A good implementation following the advice above will not allocate or copy buffers of channel data any more than an implementation of the "freely share memory" proposal, except when an application calls getChannelData on an AudioBuffer that is "in use" ("associated with a live AudioNode", in Jer's proposal). If such an application writes to the returned array, that is deprecated behavior under any proposal, but this proposal defines more predictable results than the "freely share memory" proposal. If such an application only reads the returned array, it can probably be modified to use copyChannelDataTo instead, which will reduce the memory overhead to a negligible level.

This proposal relies heavily on ArrayBuffer neutering. Some people want to avoid the use of neutering, but the TAG declined to endorse that position when asked.

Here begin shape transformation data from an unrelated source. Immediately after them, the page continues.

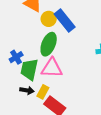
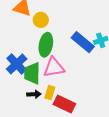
blue rectangle: (65, 20) -> (83, 42), moved
blue cross: (16, 57) -> (17, 64), size x1.5

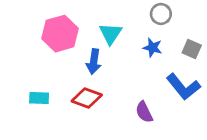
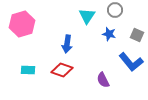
pink hexagon: (60, 34) -> (22, 24), moved
cyan triangle: (111, 34) -> (87, 16), moved

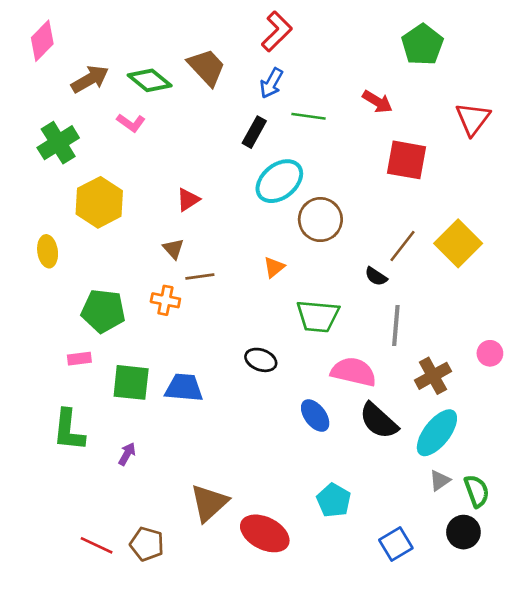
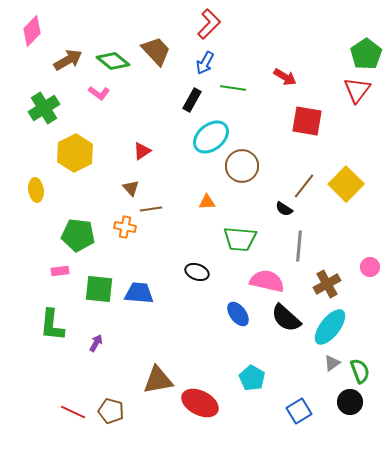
green pentagon: (422, 45) -> (366, 54), moved
orange triangle: (274, 267) -> (207, 202), turned 36
brown triangle: (209, 503) -> (158, 380), turned 32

Webkit and Blink developers have indicated that they'll keep around the webkit-prefixed AudioContext API for a long time. This proposal provides substantial compatibility with that API, which has value for authors and browser implementers, especially given the amount of content already written to that API.

I argue that this proposal is no more complicated than other proposals. Compared to Jer's proposal, this proposal has less API surface, and less complexity for Web developers who don't need to read or write channel data after an AudioBuffer has been used, or who are not very concerned about performance (since they don't have to think about node liveness). For developers who are very concerned about performance, and who want to modify channel data between uses of an AudioBuffer, the proposals are very similar; they'll have to think about node liveness. (Jer's proposal throws an exception when writing data to an in-use AudioBuffer, which is informative for Web authors who want to avoid copies; but with my proposal we can provide a similar alert through Web developer tools.) My proposal may be more complicated for implementers --- or not, since Jer's proposal requires implementations to track precisely when an AudioBuffer is associated with a live AudioNode, and this proposal does not.

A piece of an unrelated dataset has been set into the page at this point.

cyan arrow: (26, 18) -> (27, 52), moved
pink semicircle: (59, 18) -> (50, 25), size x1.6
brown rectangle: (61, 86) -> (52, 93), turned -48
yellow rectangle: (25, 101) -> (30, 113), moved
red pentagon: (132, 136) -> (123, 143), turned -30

Compared to the "freely share memory" proposal, assuming that proposal is fully fleshed out to define what authors and implementations are allowed to do, this proposal is almost the same for Web developers. The only extra complexity for Web developers is that they should call copyChannelDataTo to read channel contents instead of reading from getChannelData arrays, if an AudioBuffer could be in use. (Web developers writing to getChannelData arrays should ensure that the AudioBuffer is not in use, under both proposals.) For implementers, the "freely share memory" proposal is probably less complex, although the "ArrayBuffer is neutered while we're playing it" problem must be solved trickily while this proposal solves it easily. (Of course, implementers who don't wish to rely on undefined C++ behavior, or who wish to use non-shared-memory hardware, will have a hard time with the "freely share memory" proposal (or be forced to make copies at inopportune times).)